Oro City, December 27, 1876. Is a shrewd businessman and not liable to lose money, has a good chance to make money as he has no competition. Estimated worth say $15,000.
This R.G. Dun report fairly and accurately described the pre-Leadville and bonanza Horace Tabor. An 1858er who had spent nearly two decades following the will-o-the-wisp Colorado mining frontier, Tabor was then living and working in out-of-the-way Oro City, near where Leadville would be one day.
Soon thereafter came the Little Pittsburg silver strike, and Tabor's fortune took flight. Very quickly, Colorado—and the rest of the nation—was hearing about Horace Tabor. "Denver's lucky star was on high when Governor Tabor decided to spend his fortune here," praised the Denver Tribune (September 7, 1881). The Leadville Daily Herald (July 8, 1882) also understood his contribution: "Colorado has produced fortunes for many men, but no man who has met with success has so freely made investments in this state, as has Governor Tabor."

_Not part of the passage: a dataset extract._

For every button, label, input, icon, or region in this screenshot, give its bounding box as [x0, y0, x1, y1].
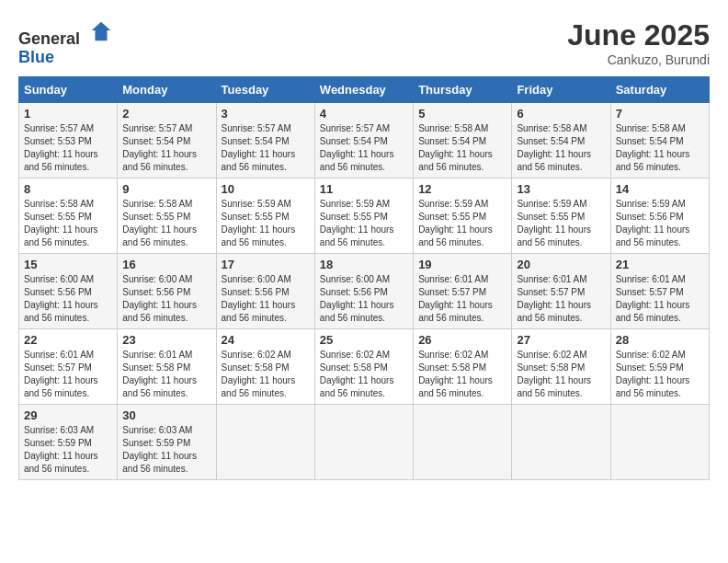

The events that followed that amazing silver discovery on Fryer Hill, May 1878 unfolded like a classic Greek tragedy. Tabor weathered them all, and his name has resounded through the succeeding decades. No other Coloradan of his generation is so well remembered, nor does anyone else so typify the tempo of this legendary mining era. While the others—Henry Teller, David Moffat, Jerome Chaffee, Edward Wolcott—have faded in memory, Tabor is still alive, thanks in no small measure to that epoch-capturing opera, The Ballad of Baby Doe.